The discussion focuses on how Southern Company is using advanced metering infrastructure (AMI) data, strong data governance, cloud-based architecture and business-led innovation to improve grid operations, customer engagement and AI adoption.
Utilities are under increasing pressure to modernize the grid, support electrification, improve reliability and deliver better customer experiences. AI is becoming central to that transformation, but successful adoption depends on more than deploying new tools.
The real differentiator is trusted, governed and business-ready data.
Many utilities still struggle with fragmented systems, siloed data ownership and disconnected analytics environments, making it difficult to scale AI initiatives across the enterprise. Southern Company’s approach focuses on bringing AMI and operational datasets together in a shared cloud environment while strengthening governance, stewardship and collaboration between business and IT teams.
Rather than focusing first on technology, the strategy centers on enabling better business decisions through accessible and trusted data. This helps align IT, analytics teams and business users around a shared goal: creating reusable data products that support operational decision-making, analytics and AI innovation.
AMI data is evolving beyond billing and meter operations into one of the utility sector’s most valuable operational assets.
With millions of smart meters generating continuous streams of information, utilities can use AMI data to improve grid visibility, customer engagement and operational efficiency.
One of Southern Company’s first analytics initiatives focused on validating meter-to-transformer relationships, a foundational capability for maintaining grid health and balancing electrical load across the network.
Using voltage signatures and data science techniques, analytics teams were able to identify incorrectly connected or missing meters while recommending more accurate transformer assignments.
These initiatives demonstrate how AMI data can support both operational reliability and customer-focused innovation when it is governed and accessible across the enterprise.
Data governance is often viewed as a barrier to speed and experimentation. Increasingly, utilities that are successfully scaling AI are treating governance as an enabler of trust, adoption and long-term innovation.
Governance was embedded into Southern Company’s platform from the beginning, allowing teams to innovate within established standards while maintaining data quality, privacy and security controls.

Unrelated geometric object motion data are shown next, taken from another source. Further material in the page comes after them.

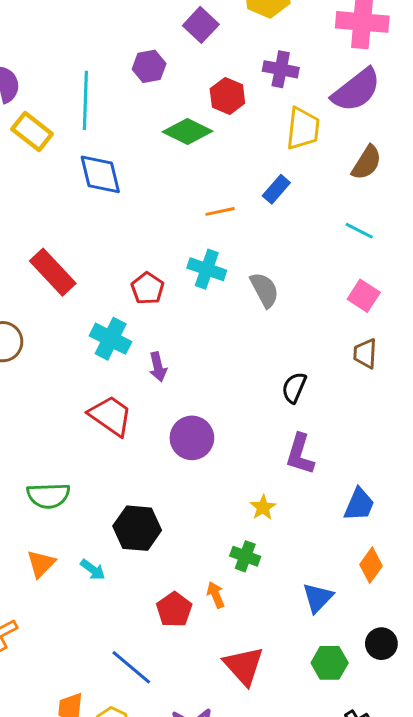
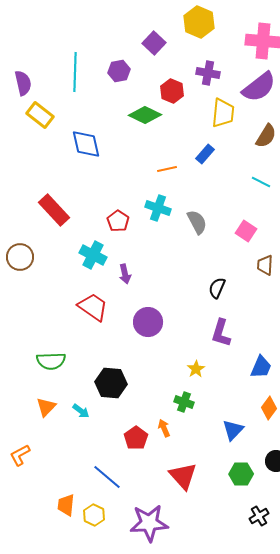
cyan line: (85, 100) -> (75, 72), moved
pink square: (364, 296) -> (246, 231), moved

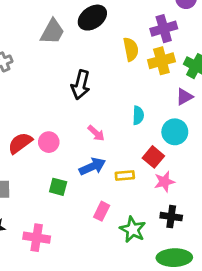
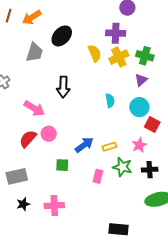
purple cross: (164, 29) -> (116, 33), turned 30
pink arrow: (96, 133) -> (34, 108), moved, size x1.5
red square: (153, 157) -> (152, 124), moved
green star: (133, 230) -> (122, 167), moved

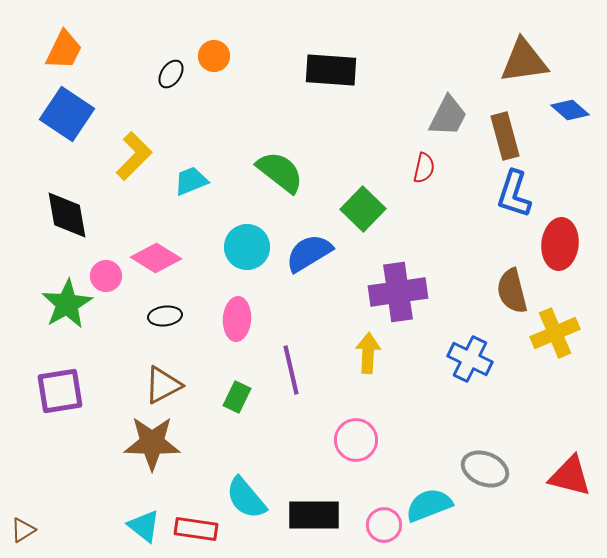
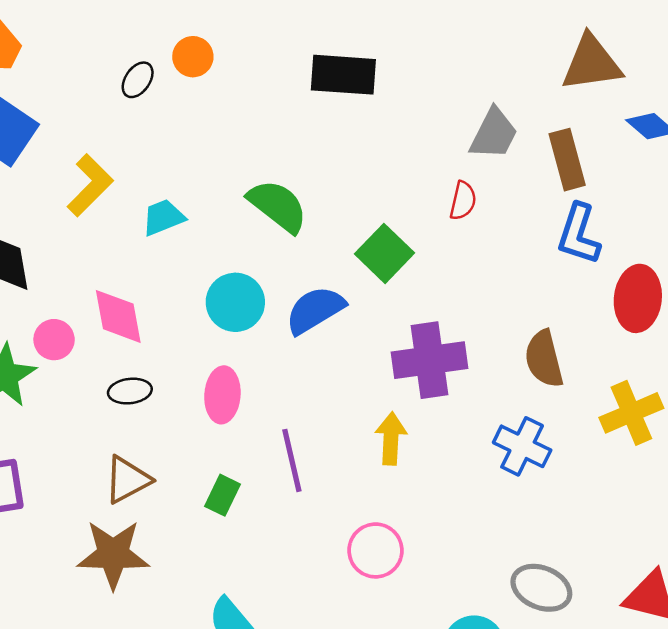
pink diamond: (156, 258) -> (118, 316), turned 48
brown semicircle: (512, 291) -> (544, 359), moved

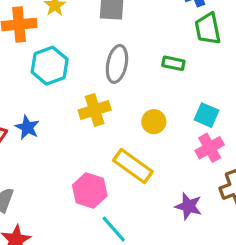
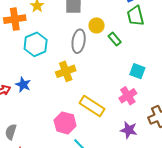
green rectangle: (173, 63) -> (115, 39), turned 40
yellow circle: (154, 122) -> (97, 25), moved
pink cross: (210, 148) -> (128, 96), moved

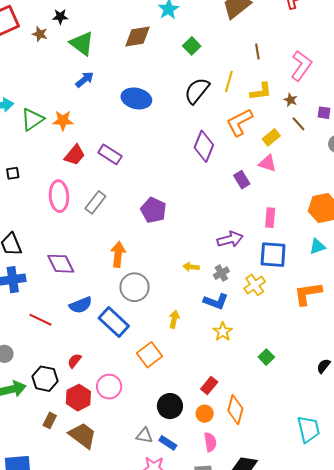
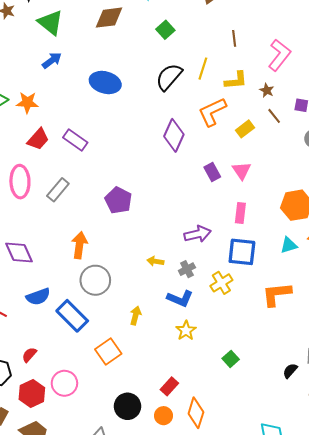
pink triangle: (267, 163) -> (242, 171), moved, turned 36

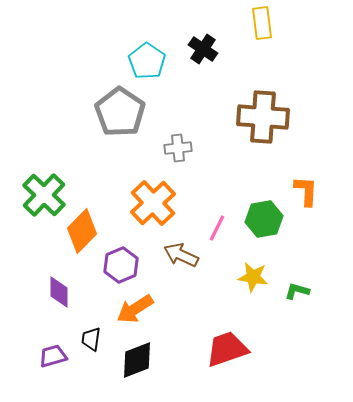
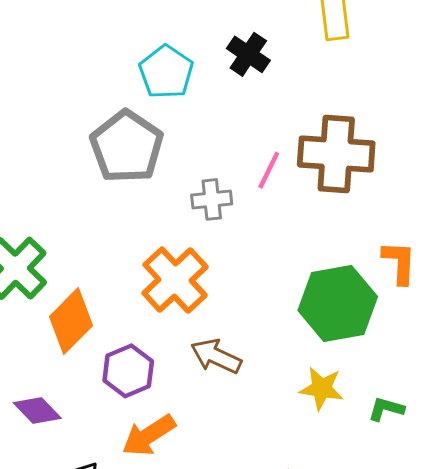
green hexagon: (264, 219) -> (338, 303), size x1.4
pink line: (217, 228) -> (269, 170), moved
purple diamond: (59, 292) -> (37, 410), turned -44

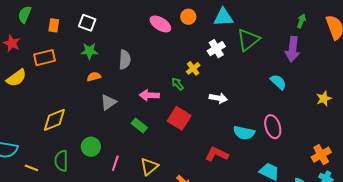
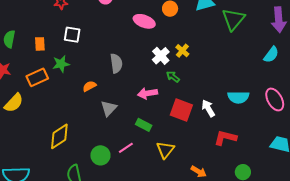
white cross: (216, 49) -> (161, 56), moved
green star: (89, 51) -> (61, 64), moved
yellow cross: (193, 68) -> (182, 51), moved
cyan semicircle: (278, 82) -> (271, 55), turned 96
white arrow: (218, 98) -> (208, 108), moved, turned -120
cyan semicircle: (244, 133) -> (238, 97), moved
pink line: (115, 163) -> (126, 148), moved, turned 49
yellow triangle: (149, 167) -> (165, 150), moved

The shift away from monolithic enterprise platforms toward more federated, domain-based approaches aligned to business use cases and data products is becoming increasingly important for utilities scaling AI. This allows teams, reports and AI models to consume trusted data from a shared governed foundation without recreating infrastructure for every initiative.
AI adoption can accelerate quickly when utilities establish trusted data foundations and reusable platforms.
Early analytics initiatives delivered measurable operational value across Southern Company, encouraging broader participation across the organization—what Peter Warren describes as the “popcorn effect.” As more business units gained access to governed data, shared infrastructure and modern AI capabilities, teams were able to focus less on rebuilding technical foundations and more on delivering operational and customer value.
Southern Company’s data strategy is also enabling more advanced AI capabilities, including retrieval-augmented generation (RAG), large language models (LLMs) and AI agent deployment.
As utilities expand into generative AI, the importance of trusted data, governance and security becomes even more critical. AI models and agents are only as effective as the data foundations supporting them.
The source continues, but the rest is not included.